Em sua decisão o desembargador cita que “apesar da inegável importância dos serviços de saúde a serem prestados pela municipalidade é óbvio que os demais setores da administração pública não podem ficar completamente esvaziados de recursos”. Ele mencionou ainda que “a intervenção e o bloqueio indiscriminado de verbas representam interferência no poder discricionário do Executivo local, o que deve ser operado com comedimento pelo Judiciário. Não há indicação de mau uso do dinheiro público a justificar o afastamento do gestor natural”, finalizou.

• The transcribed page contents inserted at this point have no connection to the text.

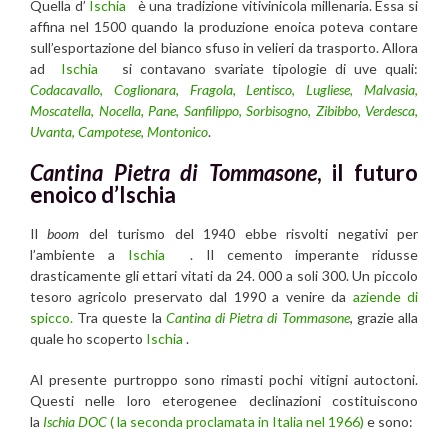
Quella d’
Ischia
è una tradizione vitivinicola millenaria. Essa si
affina nel 1500 quando la produzione enoica poteva contare
sull’esportazione del bianco sfuso in velieri da trasporto. Allora
ad
Ischia
si contavano svariate tipologie di uve quali:
Codacavallo
,
Coglionara
,
Fragola
,
Lentisco
,
Lugliese
,
Malvasia
,
Moscatella
,
Nocella,
Pane
,
Sanfilippo
,
Sorbisogno
,
Zibibbo
,
Verdesca
,
Uvanta
,
Campotese
,
Montonico
.
Cantina Pietra di Tommasone
, il futuro
enoico d’Ischia
Il
boom
del turismo del 1940 ebbe risvolti negativi per
l’ambiente a
Ischia
. Il cemento imperante ridusse
drasticamente gli ettari vitati da 24. 000 a soli 300. Un piccolo
tesoro agricolo preservato dal 1990 a venire da
aziende di
spicco.
Tra queste la
Cantina di Pietra di Tommasone
, grazie alla
quale ho scoperto
Ischia
.
Al presente purtroppo sono rimasti pochi vitigni autoctoni.
Questi nelle loro eterogenee declinazioni costituiscono
la
Ischia DOC
( la seconda proclamata in Italia nel 1966)
e sono:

A intervenção no Sehac foi anunciada, no último dia 5 de novembro, em audiência especial em face das dívidas, atrasos em consultas, exames e cirurgias, além da falta de insumos no Hospital Alcides Carneiro.
O dr. Jorge Luiz Martins, titular da 4ª Vara Cível, que determinou o bloqueio, enviou um ofício ao desembargador Paulo Assed Estefan onde diz que: “Perplexo com a expressiva quantidade de omissões de pontos de excepcional relevância e que são reveladoras dos riscos que acometem aos pacientes do nosocômio (HAC) gerido pela instituição (SEHAC), alvo do decreto interventivo, entendi necessário antecipar-me à eventual pedido de “informações” e encaminhar para apreciação o Relatório Sintético 1ª Semana” elaborado pelo interventor e apresentado na audiência realizada hoje, finalizada há poucos instantes.
Ele acrescenta ainda que: “Destarte, comunico que decorridos oito dias da aplicação da modalidade “teimosinha” dos sequestros ordenados, a expressão financeira consolidade até às dezoito horas do dia quatorze, sexta-feira da semana passada era de R$ 6.493.896,32 e que ante o gravíssimo desabastecimento de medicamentos essenciais e alimentos, o numerário será utilizado para o pagamento dos fornecedores de maior relevância, conforme consta do Relatório referido no parágrafo anterior”.
O dr. Jorge finaliza se colocando à disposição do desembargador para os esclarecimentos que ele julgue necessários.